The somber reality is that women continue to be the principal victims of war and conflict. We hear the cries of mothers, sisters and daughters – in Iraq, Afghanistan, Ukraine, in Africa – suffering from the consequences of wars that were imposed on them. We have yet to implement the strategy to prevent war, ease its suffering, establish accountability for the crimes against women and girls and empower women, through skills, access and leadership, to contribute to prevention, recovery and redress from their imposed and disproportionate suffering.
We are disappointed at the restrictions imposed on education and work on women and girls in Afghanistan. The right of women and girls to access all levels of education and work is a fundamental right in keeping with Islamic injunctions. We urge the defacto authorities to take steps towards resumption of female education and allow them to contribute to Afghan Society.
The most egregious atrocities and crimes against women and girls occur in situations of foreign occupation and suppression of the right to self-determination of people. Here, the very object of violence is to suppress the civilian population. This is manifested most vividly in the occupied Palestinian territories and occupied Jammu and Kashmir.
The women, peace and security strategy will remain incomplete and unfulfilled so long as the acute dimension of the plight of women under foreign occupation is not addressed frontally and vigorously. Above all, occupation forces must be held accountable.
To ensure implementation of the WPS strategy, it is essential to establish a monitoring mechanism for crimes committed against women and girls in territories under foreign occupation, including Indian Occupied Jammu and Kashmir.
The Security Council called for improved monitoring in resolution 1888 (2009), through the deployment of military and gender expert teams to conflict areas, and in resolution 1960 (2010) it endorsed measures to end the impunity of perpetrators. These provisions must be implemented.

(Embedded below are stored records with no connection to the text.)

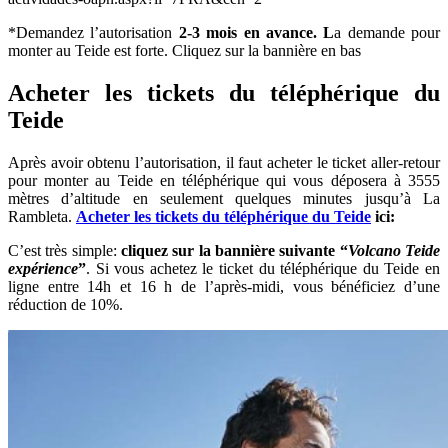
*Demandez l’autorisation
2-3 mois en avance. L
a demande pour
monter au Teide est forte. Cliquez sur la bannière en bas
Acheter les tickets du téléphérique du
Teide
Après avoir obtenu l’autorisation, il faut acheter le ticket aller-retour
pour monter au Teide en téléphérique qui vous déposera à 3555
mètres d’altitude en seulement quelques minutes jusqu’à La
Rambleta.
Acheter les tickets du téléphérique du Teide
ici:
C’est très simple:
cliquez sur la bannière suivante “
Volcano Teide
expérience
”
. Si vous achetez le ticket du téléphérique du Teide en
ligne entre 14h et 16 h de l’après-midi, vous bénéficiez d’une
réduction de 10%.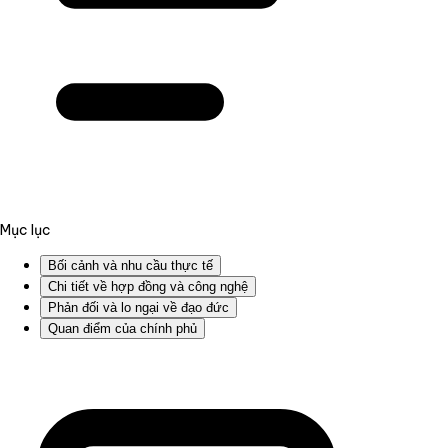
Mục lục
Bối cảnh và nhu cầu thực tế
Chi tiết về hợp đồng và công nghệ
Phản đối và lo ngại về đạo đức
Quan điểm của chính phủ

Pakistan also supports effective implementation of the other measures in the Council’s resolutions on Women, Peace and Security: The deployment of Women Protection Advisors; A larger role for UN Women Peacekeepers, especially in leadership positions; addressing the root causes of conflicts; increasing the resources for women in conflict zones;stronger and equal role for women in the prevention of conflict, in the delivery of relief and recovery assistance and in forging lasting peace; the peaceful resolution of conflicts in accordance with the UN Charter and Security Council resolutions, utilizing the various mechanisms available under the UN Charter.